For six years, the torture chamber lay hidden in the cellars of what had once been an orphanage for deaf children. The residents of Grozny's October district knew about it. They could hear the screams emanating from its sinister bowels.

The Russian authorities who first controlled it, though, insisted that it was just an ordinary prison.

The Chechen government the Kremlin appointed to succeed them denied it existed at all. But when representatives from the Russian human rights group Memorial managed to sneak in this summer just before the building's demolition, the truth was finally laid bare.

The chilling graffiti on the prison's walls, some of it written in blood, gave some of the most compelling evidence yet of what activists had claimed for years: state-sanctioned torture had been carried out in Chechnya, perhaps systematically, ever since Russian forces took Grozny in early 2000. [complete article]
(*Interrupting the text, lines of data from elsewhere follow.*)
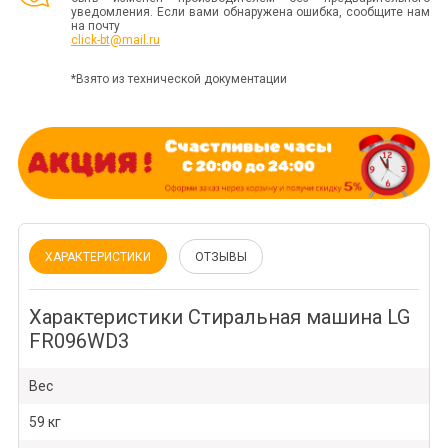
уведомления. Если вами обнаружена ошибка, сообщите нам
на почту
click-bt@mail.ru
*Взято из технической документации
ХАРАКТЕРИСТИКИ
ОТЗЫВЫ
Характеристики Стиральная машина LG
FR096WD3
Вес
59 кг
Comment -- When President Bush says that the United States doesn't engage in or condone the use of torture, he's probably thinking of the kinds of brutal acts described here. Yes, there have been no reports of Guantanamo detainees having their ears cut off. But if U.S. officials are going to discuss human rights issues with their Russian counterparts, how exactly do they press the argument that prisoners shouldn't be treated this way? Abu Ghraib, Guantanamo, the renditions program, and the secret prisons, mean that the United States has effectively sidelined itself as an international defender of human rights. And if the U.S. can't effectively defend human rights, how can it pretend to be an advocate of freedom?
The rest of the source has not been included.